Ladies and gentlemen, a hundred surgeries on his penis wouldn't make him a man. He won't take responsibility for his actions because the plea bargain wasn't good enough for him. He was going to take responsibility for his action, if you drop those attempted murder counts on the police and if the numbers were right. He was ready to, he was going to; but the plea bargain wasn't good enough. He won't take responsibility. Ladies and gentlemen, I submit you will have to do that for him.

You swore as jurors that you could abide by the law, by the burden of proof and by the definition of nonresponsibility as it exists in the law. You swore that you would not let common conceptions of insanity or medical definitions of insanity be good enough for you, because it's not under the law. You swore it would not be good enough for you unless it met the legal criteria, which you swore to uphold; the legal criteria of nonresponsibility. And out of all the words that they used in their summation, ladies and gentlemen, nonresponsibility was not a word you will notice that they ever used. He kept referring to it as insanity. And there's a good reason for that. But what we're talking here is not responsibility.

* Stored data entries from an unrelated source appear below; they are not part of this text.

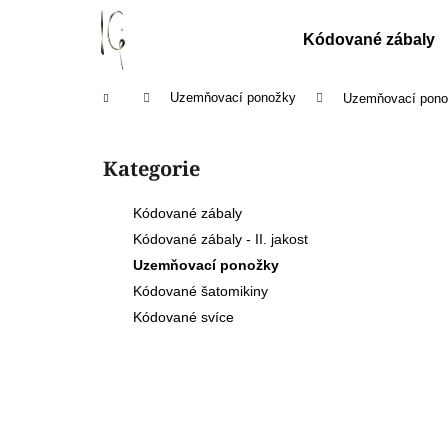
K
Přejít
na
o
Kódované zábaly
obsah
Zpět
Zpět
š
do
do
í
Domů
Uzemňovací ponožky
Uzemňovací pono
k
obchodu
obchodu
P
o
Kategorie
Přeskočit
s
kategorie
t
Kódované zábaly
r
Kódované zábaly - II. jakost
a
Uzemňovací ponožky
n
Kódované šatomikiny
n
Kódované svíce
í
p
a
n
e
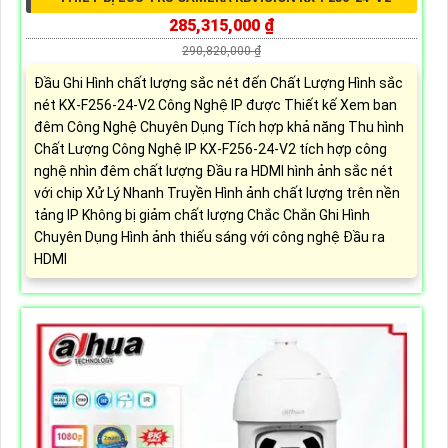
285,315,000 ₫
290,820,000 ₫
Đầu Ghi Hình chất lượng sắc nét đến Chất Lượng Hình sắc
nét KX-F256-24-V2 Công Nghệ IP được Thiết kế Xem ban
đêm Công Nghệ Chuyên Dụng Tích hợp khả năng Thu hình
Chất Lượng Công Nghệ IP KX-F256-24-V2 tích hợp công
nghệ nhìn đêm chất lượng Đầu ra HDMI hình ảnh sắc nét
với chip Xử Lý Nhanh Truyền Hình ảnh chất lượng trên nền
tảng IP Không bị giảm chất lượng Chắc Chắn Ghi Hình
Chuyên Dụng Hình ảnh thiếu sáng với công nghệ Đầu ra
HDMI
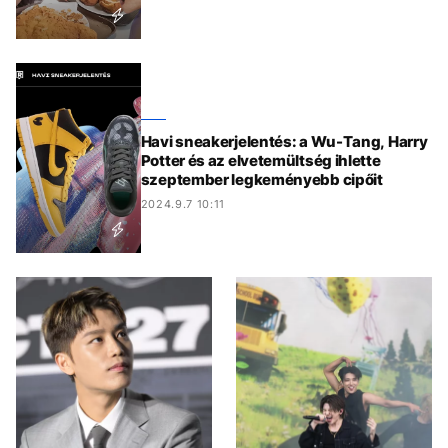
Havi sneakerjelentés: a Wu-Tang, Harry
Potter és az elvetemültség ihlette
szeptember legkeményebb cipőit
2024.9.7 10:11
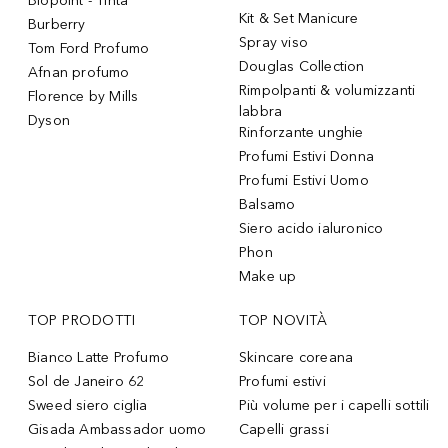
Biopoint - Tinta
Kit & Set Manicure
Burberry
Spray viso
Tom Ford Profumo
Douglas Collection
Afnan profumo
Rimpolpanti & volumizzanti
Florence by Mills
labbra
Dyson
Rinforzante unghie
Profumi Estivi Donna
Profumi Estivi Uomo
Balsamo
Siero acido ialuronico
Phon
Make up
TOP PRODOTTI
TOP NOVITÀ
Bianco Latte Profumo
Skincare coreana
Sol de Janeiro 62
Profumi estivi
Sweed siero ciglia
Più volume per i capelli sottili
Gisada Ambassador uomo
Capelli grassi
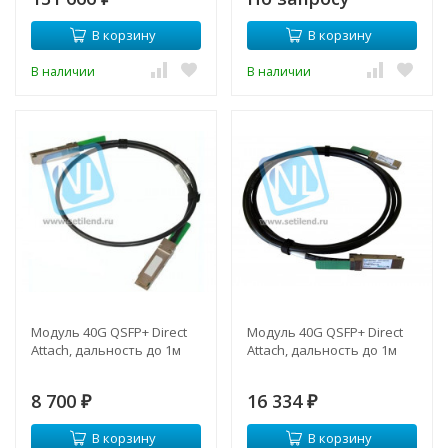
В корзину
В корзину
В наличии
В наличии
Модуль 40G QSFP+ Direct
Модуль 40G QSFP+ Direct
Attach, дальность до 1м
Attach, дальность до 1м
8 700
16 334
₽
₽
В корзину
В корзину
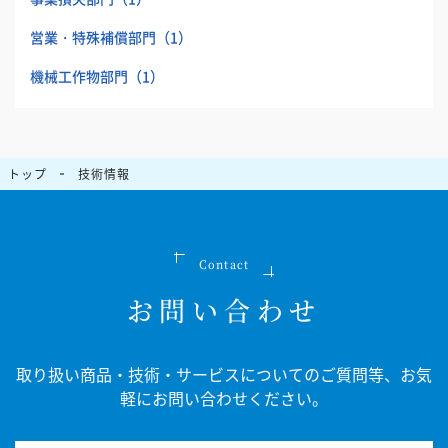
営業・特殊補償部門
（1）
機械工作物部門
（1）
トップ
技術情報
Contact
お問い合わせ
取り扱い商品・技術・サービスについてのご質問等、
お気
軽にお問い合わせください。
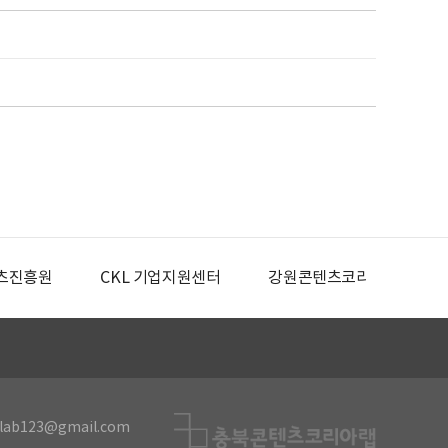
츠진흥원
CKL 기업지원센터
강원콘텐츠코리아랩
lab123@gmail.com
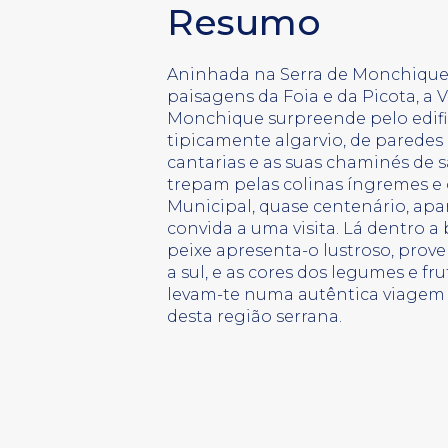
Resumo
Aninhada na Serra de Monchique,
paisagens da Foia e da Picota, a V
Monchique surpreende pelo edif
tipicamente algarvio, de paredes
cantarias e as suas chaminés de sa
trepam pelas colinas íngremes e
Municipal, quase centenário, apa
convida a uma visita. Lá dentro 
peixe apresenta-o lustroso, prove
a sul, e as cores dos legumes e fru
levam-te numa autêntica viagem 
desta região serrana.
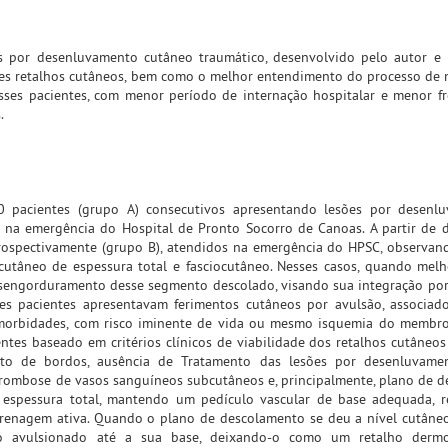
s por desenluvamento cutâneo traumático, desenvolvido pelo autor e
esses retalhos cutâneos, bem como o melhor entendimento do processo de 
sses pacientes, com menor período de internação hospitalar e menor f
.
20 pacientes (grupo A) consecutivos apresentando lesões por desenl
 na emergência do Hospital de Pronto Socorro de Canoas. A partir de
ospectivamente (grupo B), atendidos na emergência do HPSC, observan
 cutâneo de espessura total e fasciocutâneo. Nesses casos, quando melh
esengorduramento desse segmento descolado, visando sua integração po
es pacientes apresentavam ferimentos cutâneos por avulsão, associad
omorbidades, com risco iminente de vida ou mesmo isquemia do membro
tes baseado em critérios clínicos de viabilidade dos retalhos cutâneos
ento de bordos, ausência de Tratamento das lesões por desenluvame
rombose de vasos sanguíneos subcutâneos e, principalmente, plano de 
 espessura total, mantendo um pedículo vascular de base adequada, r
drenagem ativa. Quando o plano de descolamento se deu a nível cutâneo 
o avulsionado até a sua base, deixando-o como um retalho dermo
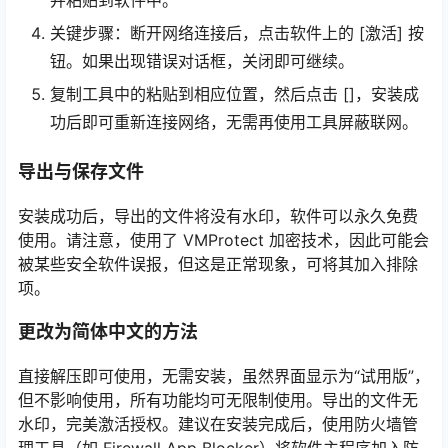
并粘贴到软件中。
关键步骤：断开网络连接后，点击软件上的 [激活] 按
钮。如果出现错误对话框，关闭即可继续。
复制工具中的粘贴到相应位置，然后点击 []，安装成
功后即可重新连接网络，无需再使用工具屏蔽联网。
导出与保存文件
安装成功后，导出的文件将没有水印，软件可以永久免费
使用。请注意，使用了 VMProtect 加密技术，因此可能会
被某些安全软件误报，但这是正常现象，可将其加入排除
项。
更改为简体中文的方法
直接解压即可使用，无需安装，虽然界面显示为“试用版”，
但不影响使用，所有功能均可无限制使用。导出的文件无
水印，完美激活授权。建议在安装完成后，使用防火墙管
理工具（如 Firewall App Blocker）将软件主程序加入防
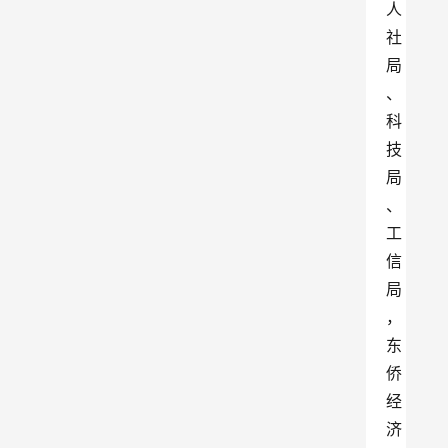
人
社
局
、
科
技
局
、
工
信
局
，
东
侨
经
济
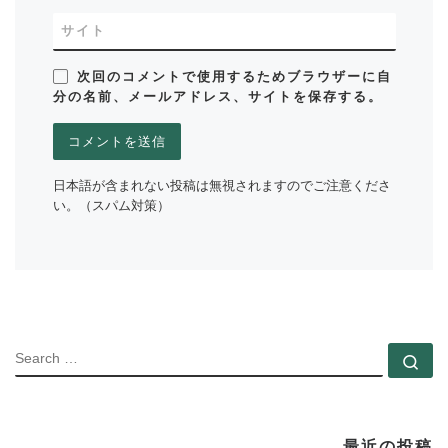
サイト
次回のコメントで使用するためブラウザーに自
分の名前、メールアドレス、サイトを保存する。
日本語が含まれない投稿は無視されますのでご注意くださ
い。（スパム対策）
SEARC
Se
最近の投稿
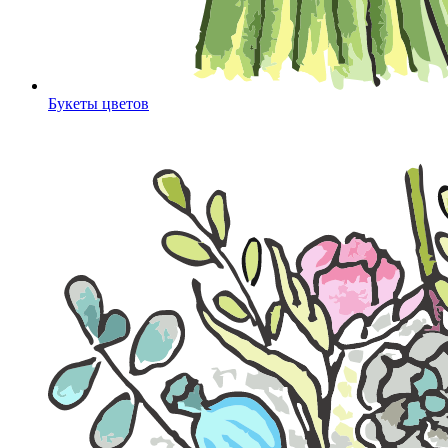
Букеты цветов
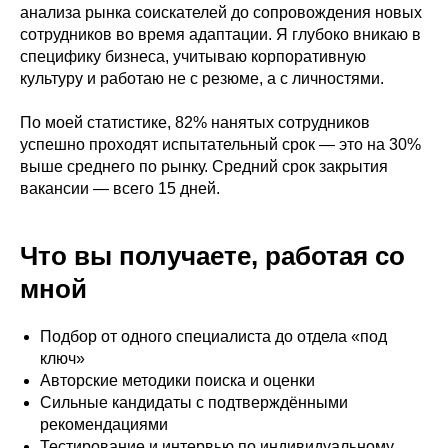
анализа рынка соискателей до сопровождения новых
сотрудников во время адаптации. Я глубоко вникаю в
специфику бизнеса, учитываю корпоративную
культуру и работаю не с резюме, а с личностями.
По моей статистике, 82% нанятых сотрудников
успешно проходят испытательный срок — это на 30%
выше среднего по рынку. Средний срок закрытия
вакансии — всего 15 дней.
Что вы получаете, работая со
мной
Подбор от одного специалиста до отдела «под
ключ»
Авторские методики поиска и оценки
Сильные кандидаты с подтверждёнными
рекомендациями
Тестирование и интервью по индивидуальному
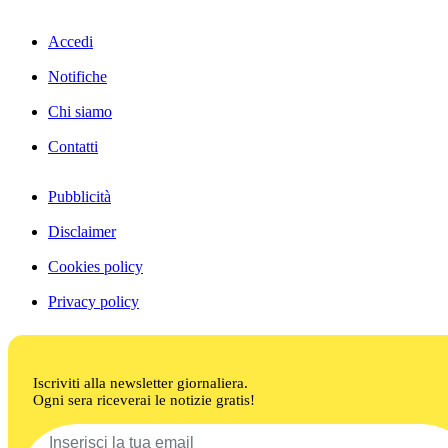
Accedi
Notifiche
Chi siamo
Contatti
Pubblicità
Disclaimer
Cookies policy
Privacy policy
Iscriviti alla newsletter giornaliera.
Ogni sera riceverai le notizie gratis!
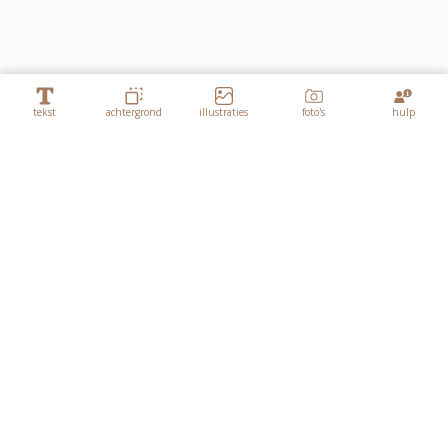
tekst
achtergrond
illustraties
foto's
hulp
Lagen
Takje - kopie
Takje - kopie - kopie - kopie
Takje - kopie - kopie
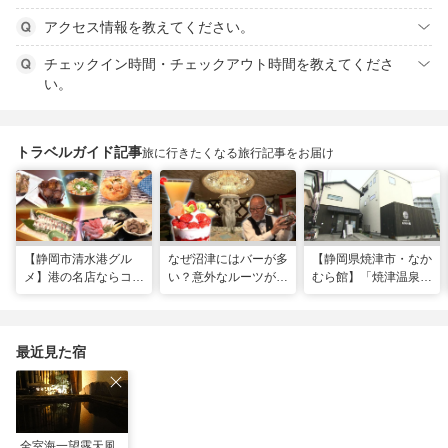
アクセス情報を教えてください。
チェックイン時間・チェックアウト時間を教えてくださ
い。
トラベルガイド記事
旅に行きたくなる旅行記事をお届け
【静岡市清水港グル
なぜ沼津にはバーが多
【静岡県焼津市・なか
メ】港の名店ならコ
い？意外なルーツがわ
むら館】「焼津温泉」
コ！マグロ食べ比べや
かる店へ【静岡県沼津
発祥の地で「浮遊体
激レア“サバの氷室盛
市・BAR FRANK／ね
験」 開発期間3年の温
り”港周辺の店5選
こと白鳥】
泉商品で手がすべすべ
最近見た宿
全室海一望露天風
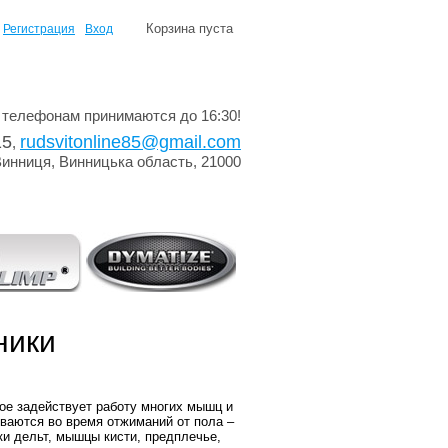
Корзина пуста
Регистрация
Вход
 телефонам принимаются до 16:30!
15
rudsvitonline85@gmail.com
,
Винниця, Винницька область, 21000
ники
рое задействует работу многих мышц и
ваются во время отжиманий от пола –
ки дельт, мышцы кисти, предплечье,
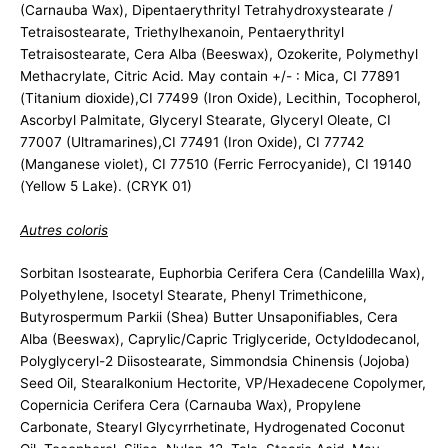
(Carnauba Wax), Dipentaerythrityl Tetrahydroxystearate /
Tetraisostearate, Triethylhexanoin, Pentaerythrityl
Tetraisostearate, Cera Alba (Beeswax), Ozokerite, Polymethyl
Methacrylate, Citric Acid. May contain +/- : Mica, CI 77891
(Titanium dioxide),CI 77499 (Iron Oxide), Lecithin, Tocopherol,
Ascorbyl Palmitate, Glyceryl Stearate, Glyceryl Oleate, CI
77007 (Ultramarines),CI 77491 (Iron Oxide), CI 77742
(Manganese violet), CI 77510 (Ferric Ferrocyanide), CI 19140
(Yellow 5 Lake). (CRYK 01)
Autres coloris
Sorbitan Isostearate, Euphorbia Cerifera Cera (Candelilla Wax),
Polyethylene, Isocetyl Stearate, Phenyl Trimethicone,
Butyrospermum Parkii (Shea) Butter Unsaponifiables, Cera
Alba (Beeswax), Caprylic/Capric Triglyceride, Octyldodecanol,
Polyglyceryl-2 Diisostearate, Simmondsia Chinensis (Jojoba)
Seed Oil, Stearalkonium Hectorite, VP/Hexadecene Copolymer,
Copernicia Cerifera Cera (Carnauba Wax), Propylene
Carbonate, Stearyl Glycyrrhetinate, Hydrogenated Coconut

Ladies and gentlemen, Jason McEnaney was not the victim of an unfortunate incident, he was not the victim of an industrial accident, and he was not the victim of an act of God. He was a crime victim, he's a victim of an act of violence, he's the victim of an act of terrorism; an act that, despite Ralph Tortorici's mental illness, he's completely, morally and legally responsible for.

Ladies and gentlemen, on behalf of the People of the State of New York, Cindy Preiser, myself and the McEnaney family, I thank you for your commitment to this case and wish you courage in resolving your deliberations. Thank you.